■ AIM OF THE EXERCISE ■
Filter the entries for the word "KOKSH". Copy each line that has it.

========

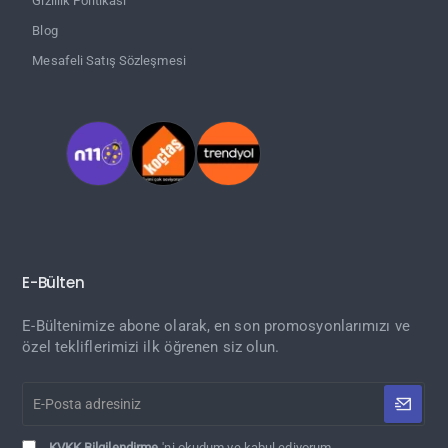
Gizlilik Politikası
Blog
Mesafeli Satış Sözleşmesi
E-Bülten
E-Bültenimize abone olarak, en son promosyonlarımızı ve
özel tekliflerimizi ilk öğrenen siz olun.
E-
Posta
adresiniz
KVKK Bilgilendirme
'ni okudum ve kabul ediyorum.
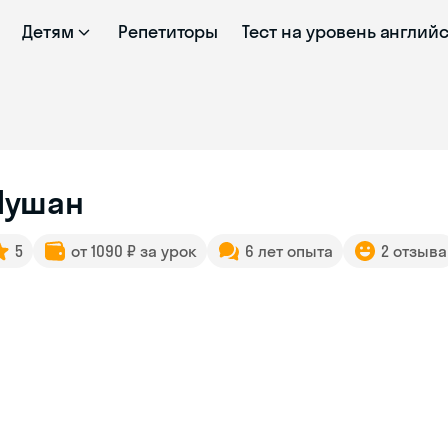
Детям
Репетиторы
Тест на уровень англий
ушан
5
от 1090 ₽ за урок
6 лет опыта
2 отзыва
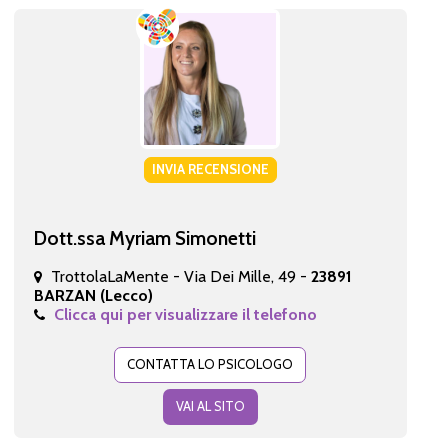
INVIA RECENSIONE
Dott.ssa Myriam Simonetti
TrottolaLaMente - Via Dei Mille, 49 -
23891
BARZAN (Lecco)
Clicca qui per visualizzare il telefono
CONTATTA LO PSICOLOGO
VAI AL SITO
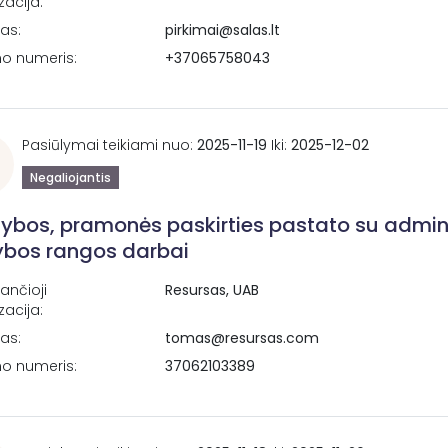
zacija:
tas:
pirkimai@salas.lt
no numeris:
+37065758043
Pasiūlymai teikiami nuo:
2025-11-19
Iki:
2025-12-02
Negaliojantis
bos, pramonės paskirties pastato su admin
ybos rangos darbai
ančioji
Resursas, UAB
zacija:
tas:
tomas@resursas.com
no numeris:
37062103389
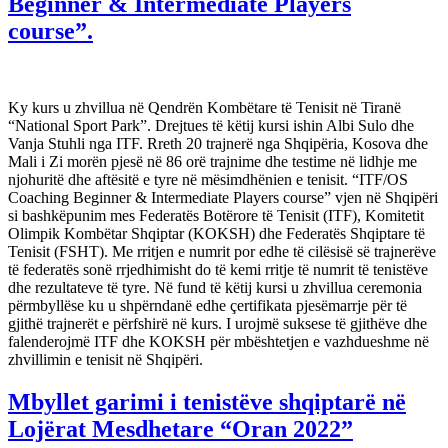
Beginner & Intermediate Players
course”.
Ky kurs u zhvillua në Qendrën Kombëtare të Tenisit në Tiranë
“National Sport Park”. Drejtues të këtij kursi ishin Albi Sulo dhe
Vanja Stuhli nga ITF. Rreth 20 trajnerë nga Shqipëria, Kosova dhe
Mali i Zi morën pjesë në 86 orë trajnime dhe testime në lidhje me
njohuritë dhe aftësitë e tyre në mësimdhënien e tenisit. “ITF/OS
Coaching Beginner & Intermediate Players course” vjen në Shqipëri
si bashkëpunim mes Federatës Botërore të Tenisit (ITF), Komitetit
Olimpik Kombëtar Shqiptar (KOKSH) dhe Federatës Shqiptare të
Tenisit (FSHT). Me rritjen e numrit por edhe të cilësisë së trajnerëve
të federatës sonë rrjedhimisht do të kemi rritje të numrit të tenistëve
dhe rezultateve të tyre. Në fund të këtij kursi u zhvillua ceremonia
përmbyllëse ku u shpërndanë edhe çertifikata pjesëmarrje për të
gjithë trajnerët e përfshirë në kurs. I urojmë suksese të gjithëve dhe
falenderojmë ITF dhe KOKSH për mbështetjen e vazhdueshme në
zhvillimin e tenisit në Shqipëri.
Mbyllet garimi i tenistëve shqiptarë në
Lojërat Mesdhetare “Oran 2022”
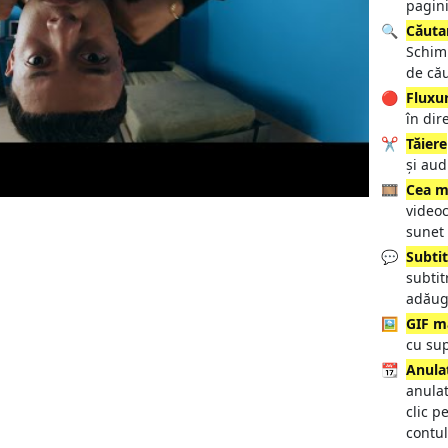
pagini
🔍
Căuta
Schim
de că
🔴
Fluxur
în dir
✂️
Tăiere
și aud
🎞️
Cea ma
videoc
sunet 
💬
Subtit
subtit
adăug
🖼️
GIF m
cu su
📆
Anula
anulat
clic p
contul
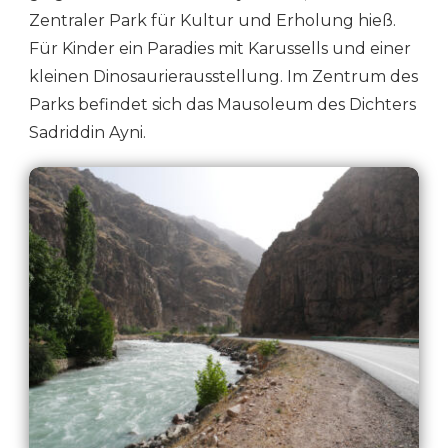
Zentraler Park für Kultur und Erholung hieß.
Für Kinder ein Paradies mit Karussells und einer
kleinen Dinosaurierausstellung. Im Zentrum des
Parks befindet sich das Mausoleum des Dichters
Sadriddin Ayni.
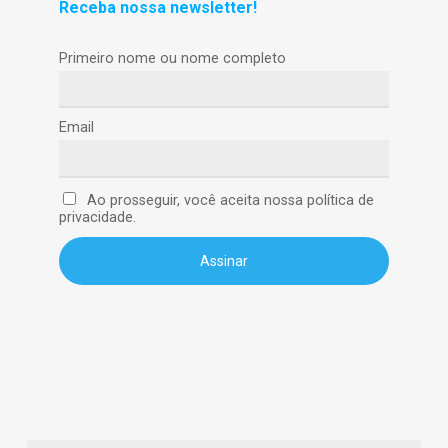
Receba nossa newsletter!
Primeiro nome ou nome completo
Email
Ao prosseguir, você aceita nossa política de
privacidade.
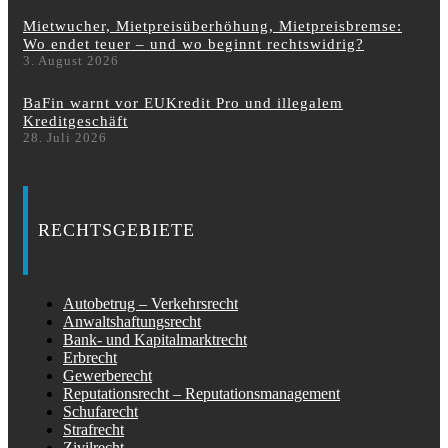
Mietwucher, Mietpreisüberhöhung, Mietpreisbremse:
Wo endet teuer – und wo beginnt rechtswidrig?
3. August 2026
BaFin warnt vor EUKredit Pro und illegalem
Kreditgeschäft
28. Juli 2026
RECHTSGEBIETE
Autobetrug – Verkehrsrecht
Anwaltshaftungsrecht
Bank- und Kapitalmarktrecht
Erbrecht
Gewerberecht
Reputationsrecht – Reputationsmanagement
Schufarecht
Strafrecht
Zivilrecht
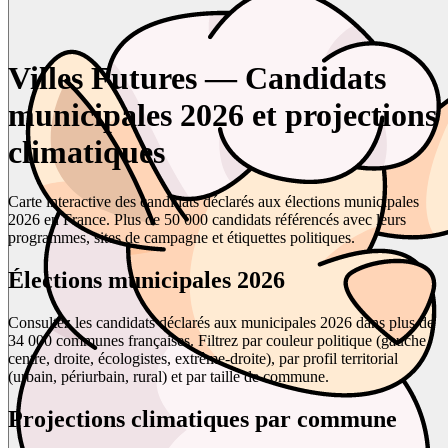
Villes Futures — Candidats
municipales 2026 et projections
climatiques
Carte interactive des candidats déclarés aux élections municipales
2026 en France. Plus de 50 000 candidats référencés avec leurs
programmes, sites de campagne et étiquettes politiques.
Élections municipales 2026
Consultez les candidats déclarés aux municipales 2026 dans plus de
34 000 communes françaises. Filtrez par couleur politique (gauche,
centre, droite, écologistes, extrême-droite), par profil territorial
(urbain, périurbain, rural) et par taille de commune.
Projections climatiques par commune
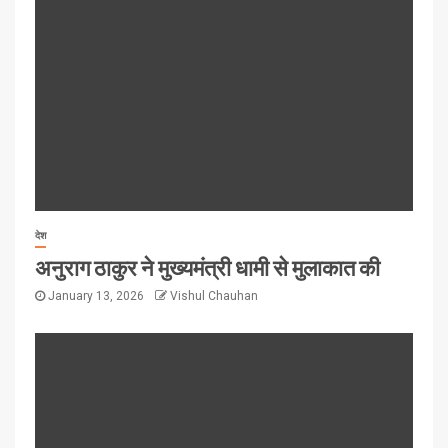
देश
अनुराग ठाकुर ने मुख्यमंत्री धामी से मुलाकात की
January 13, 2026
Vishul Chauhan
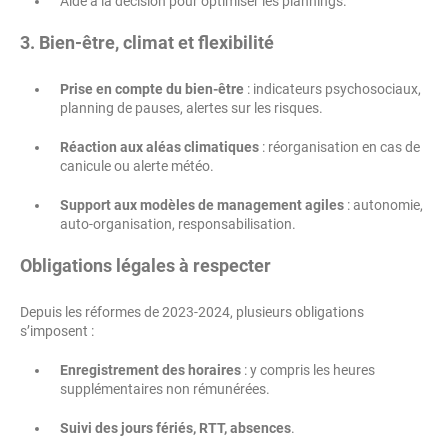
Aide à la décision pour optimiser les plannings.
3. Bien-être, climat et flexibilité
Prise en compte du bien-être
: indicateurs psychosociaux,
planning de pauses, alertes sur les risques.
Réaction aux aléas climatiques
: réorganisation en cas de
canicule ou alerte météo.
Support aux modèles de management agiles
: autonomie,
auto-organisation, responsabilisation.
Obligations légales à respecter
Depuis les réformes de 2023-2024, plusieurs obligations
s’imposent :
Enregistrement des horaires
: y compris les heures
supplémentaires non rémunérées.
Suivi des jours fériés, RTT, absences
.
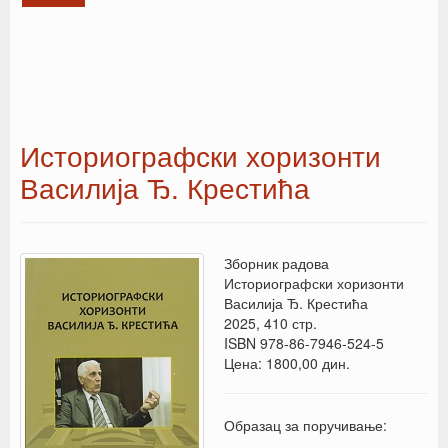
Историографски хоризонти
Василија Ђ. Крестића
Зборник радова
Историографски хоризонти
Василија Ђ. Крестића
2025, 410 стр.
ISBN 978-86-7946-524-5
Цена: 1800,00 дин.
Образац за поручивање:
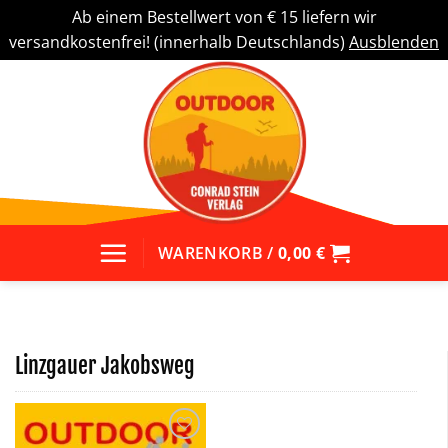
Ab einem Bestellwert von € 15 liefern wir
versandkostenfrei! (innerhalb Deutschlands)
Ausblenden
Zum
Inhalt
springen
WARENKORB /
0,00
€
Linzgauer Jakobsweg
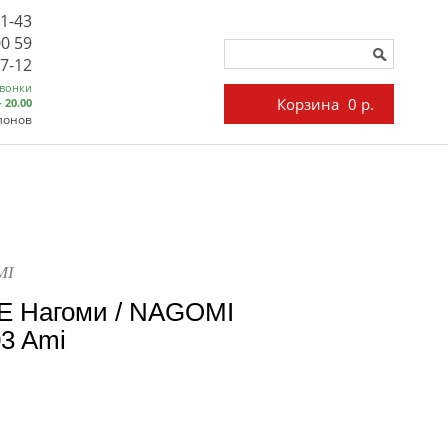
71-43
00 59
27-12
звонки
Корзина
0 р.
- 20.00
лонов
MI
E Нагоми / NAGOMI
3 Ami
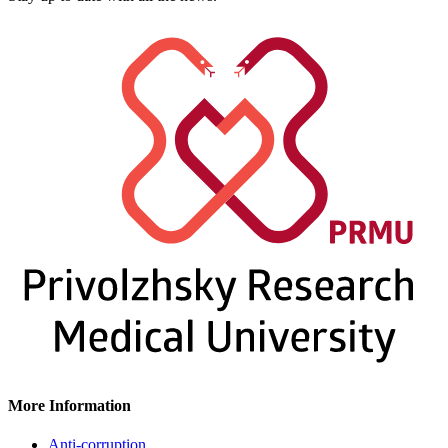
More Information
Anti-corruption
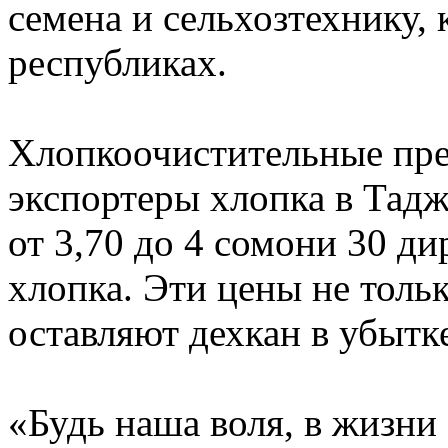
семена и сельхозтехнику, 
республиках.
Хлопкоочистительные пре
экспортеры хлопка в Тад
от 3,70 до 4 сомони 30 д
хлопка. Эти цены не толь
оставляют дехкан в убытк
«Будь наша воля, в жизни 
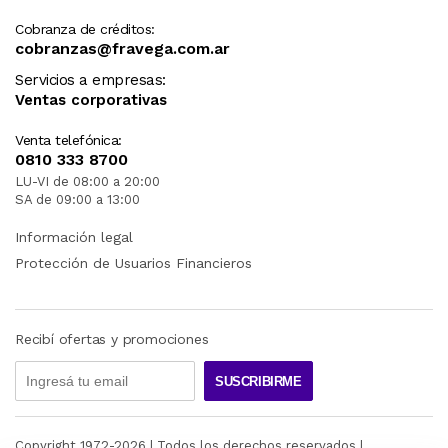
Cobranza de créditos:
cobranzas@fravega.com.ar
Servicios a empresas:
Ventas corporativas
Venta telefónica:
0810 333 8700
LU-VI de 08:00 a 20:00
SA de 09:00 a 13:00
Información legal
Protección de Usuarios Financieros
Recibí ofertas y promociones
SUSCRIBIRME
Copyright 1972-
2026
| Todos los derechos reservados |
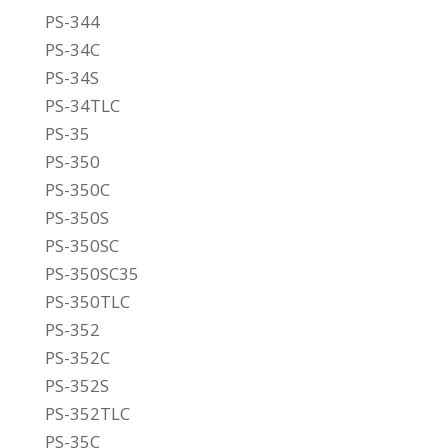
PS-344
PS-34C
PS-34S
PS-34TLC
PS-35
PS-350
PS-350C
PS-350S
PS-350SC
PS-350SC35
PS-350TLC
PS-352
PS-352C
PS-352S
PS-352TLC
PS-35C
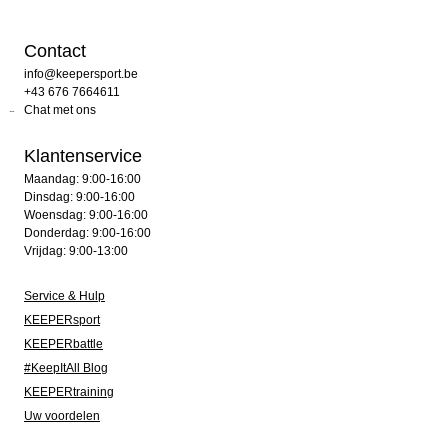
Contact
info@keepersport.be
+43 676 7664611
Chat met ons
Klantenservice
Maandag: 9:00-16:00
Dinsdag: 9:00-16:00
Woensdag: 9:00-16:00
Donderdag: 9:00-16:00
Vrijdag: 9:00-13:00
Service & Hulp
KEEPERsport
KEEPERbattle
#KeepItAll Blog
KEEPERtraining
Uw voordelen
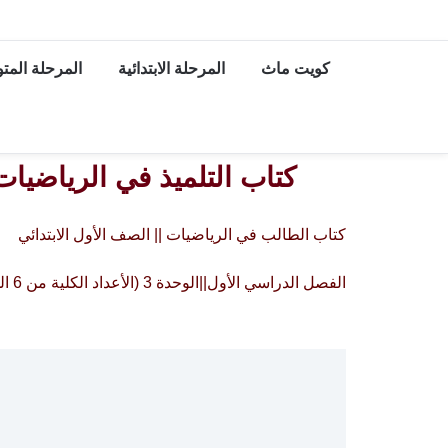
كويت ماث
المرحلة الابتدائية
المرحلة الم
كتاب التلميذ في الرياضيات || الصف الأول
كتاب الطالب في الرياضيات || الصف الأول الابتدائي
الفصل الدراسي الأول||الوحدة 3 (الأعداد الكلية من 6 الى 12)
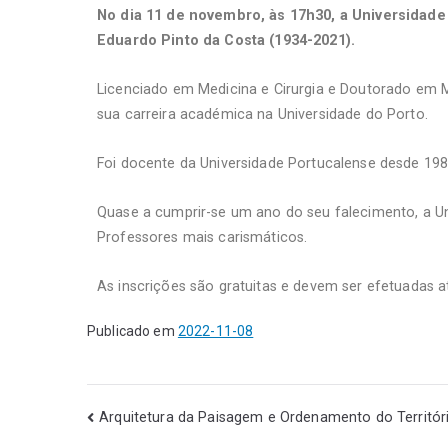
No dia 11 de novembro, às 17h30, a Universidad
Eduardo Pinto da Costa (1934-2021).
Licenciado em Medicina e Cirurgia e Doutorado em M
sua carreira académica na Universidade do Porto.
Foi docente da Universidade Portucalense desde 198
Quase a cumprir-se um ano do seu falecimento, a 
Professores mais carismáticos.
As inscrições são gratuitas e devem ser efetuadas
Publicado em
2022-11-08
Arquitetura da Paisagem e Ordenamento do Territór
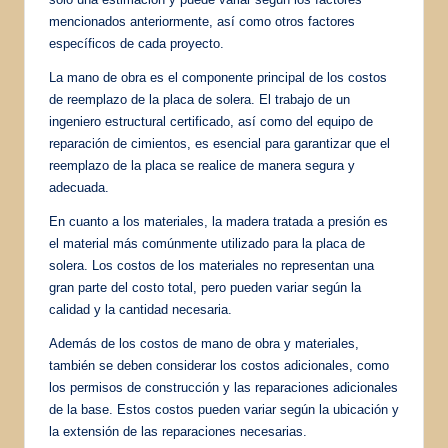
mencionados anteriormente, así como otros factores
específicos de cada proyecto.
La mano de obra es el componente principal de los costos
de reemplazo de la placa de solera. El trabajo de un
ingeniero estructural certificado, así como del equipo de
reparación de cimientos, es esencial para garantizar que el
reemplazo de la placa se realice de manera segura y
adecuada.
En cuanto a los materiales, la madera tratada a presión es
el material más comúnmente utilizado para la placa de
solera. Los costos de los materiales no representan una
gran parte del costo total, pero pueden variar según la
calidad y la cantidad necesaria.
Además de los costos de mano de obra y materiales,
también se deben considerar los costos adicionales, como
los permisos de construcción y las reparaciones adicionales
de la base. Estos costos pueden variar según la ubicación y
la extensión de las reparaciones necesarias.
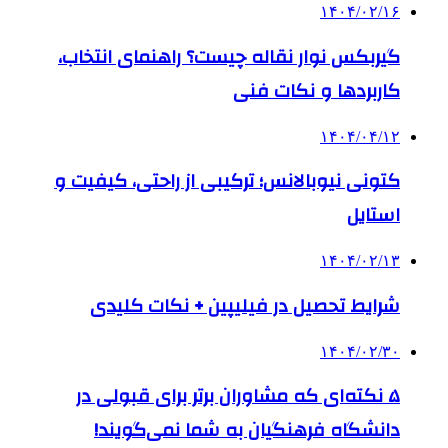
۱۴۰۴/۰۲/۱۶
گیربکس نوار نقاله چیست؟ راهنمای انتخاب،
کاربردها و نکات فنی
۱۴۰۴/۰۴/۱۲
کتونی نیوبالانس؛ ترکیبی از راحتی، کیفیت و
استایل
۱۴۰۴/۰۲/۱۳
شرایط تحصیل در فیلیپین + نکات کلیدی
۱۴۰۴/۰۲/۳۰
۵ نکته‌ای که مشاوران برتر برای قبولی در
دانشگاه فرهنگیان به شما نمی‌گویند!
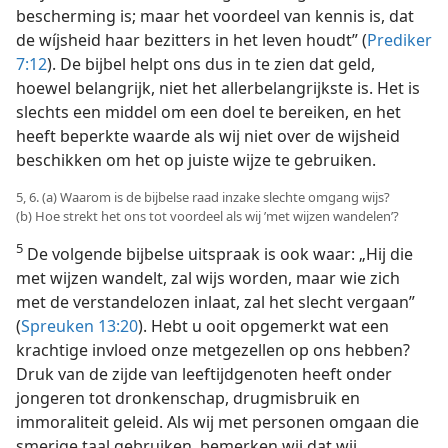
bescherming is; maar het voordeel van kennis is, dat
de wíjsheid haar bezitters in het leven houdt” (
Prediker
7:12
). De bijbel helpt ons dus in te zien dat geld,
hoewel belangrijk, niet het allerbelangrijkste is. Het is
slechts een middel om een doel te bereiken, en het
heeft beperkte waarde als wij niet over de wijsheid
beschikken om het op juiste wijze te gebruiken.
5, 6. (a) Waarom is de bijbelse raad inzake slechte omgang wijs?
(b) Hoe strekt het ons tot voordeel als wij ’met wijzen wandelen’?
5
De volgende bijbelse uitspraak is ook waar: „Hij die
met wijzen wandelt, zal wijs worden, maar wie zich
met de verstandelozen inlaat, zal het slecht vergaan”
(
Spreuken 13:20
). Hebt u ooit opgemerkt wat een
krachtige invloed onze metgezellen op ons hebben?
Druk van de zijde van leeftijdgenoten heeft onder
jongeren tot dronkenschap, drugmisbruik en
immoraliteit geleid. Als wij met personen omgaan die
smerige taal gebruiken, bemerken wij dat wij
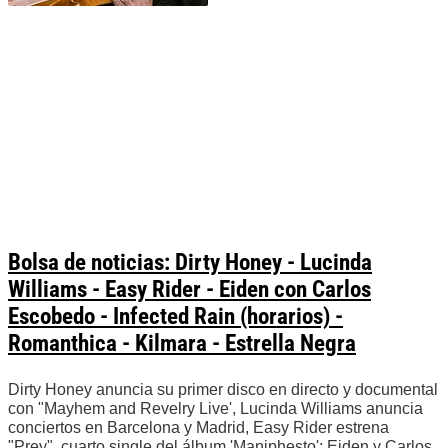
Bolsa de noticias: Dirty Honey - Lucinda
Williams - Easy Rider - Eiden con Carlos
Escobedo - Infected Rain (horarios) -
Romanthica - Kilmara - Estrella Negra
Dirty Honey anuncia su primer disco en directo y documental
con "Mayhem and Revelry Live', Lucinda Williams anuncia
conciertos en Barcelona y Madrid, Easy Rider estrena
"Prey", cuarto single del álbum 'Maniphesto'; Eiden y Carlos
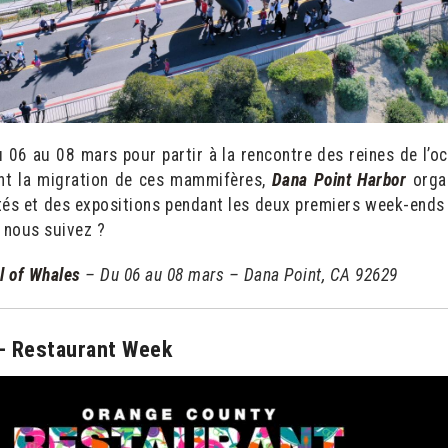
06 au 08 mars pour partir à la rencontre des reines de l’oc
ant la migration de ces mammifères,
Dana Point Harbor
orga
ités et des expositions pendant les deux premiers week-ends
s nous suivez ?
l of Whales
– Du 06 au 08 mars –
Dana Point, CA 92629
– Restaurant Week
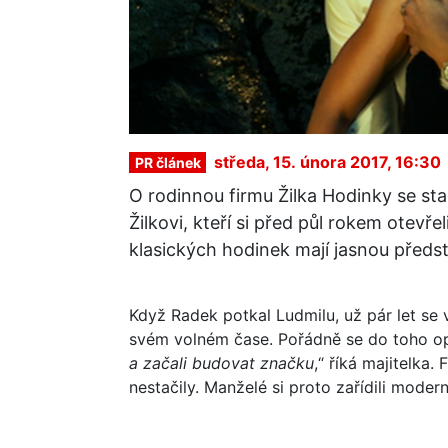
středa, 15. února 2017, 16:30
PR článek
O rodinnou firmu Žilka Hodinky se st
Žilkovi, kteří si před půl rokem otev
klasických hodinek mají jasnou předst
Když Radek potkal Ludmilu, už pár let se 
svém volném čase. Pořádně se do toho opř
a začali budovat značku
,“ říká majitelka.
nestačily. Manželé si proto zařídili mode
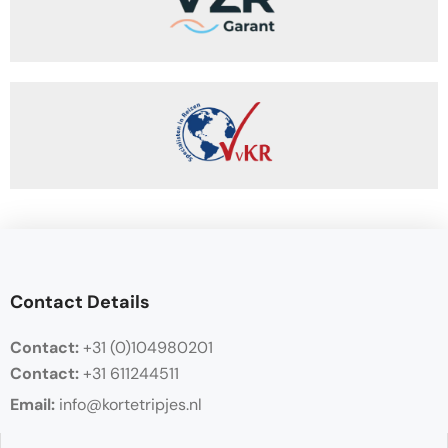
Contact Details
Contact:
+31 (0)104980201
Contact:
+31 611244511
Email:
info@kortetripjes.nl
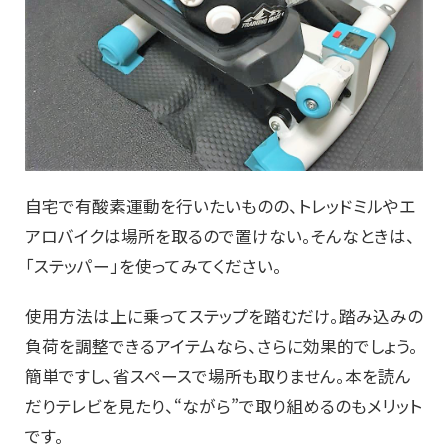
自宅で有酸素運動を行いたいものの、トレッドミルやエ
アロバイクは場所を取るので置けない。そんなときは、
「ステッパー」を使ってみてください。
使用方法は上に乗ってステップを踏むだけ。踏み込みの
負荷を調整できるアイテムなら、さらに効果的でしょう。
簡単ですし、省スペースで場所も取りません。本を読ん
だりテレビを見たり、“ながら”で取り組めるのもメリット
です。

========

■ SOLVED PROBLEM ■
Olimpik Kombëtar Shqiptar (KOKSH) dhe Federatës Shqiptare të
falenderojmë ITF dhe KOKSH për mbështetjen e vazhdueshme në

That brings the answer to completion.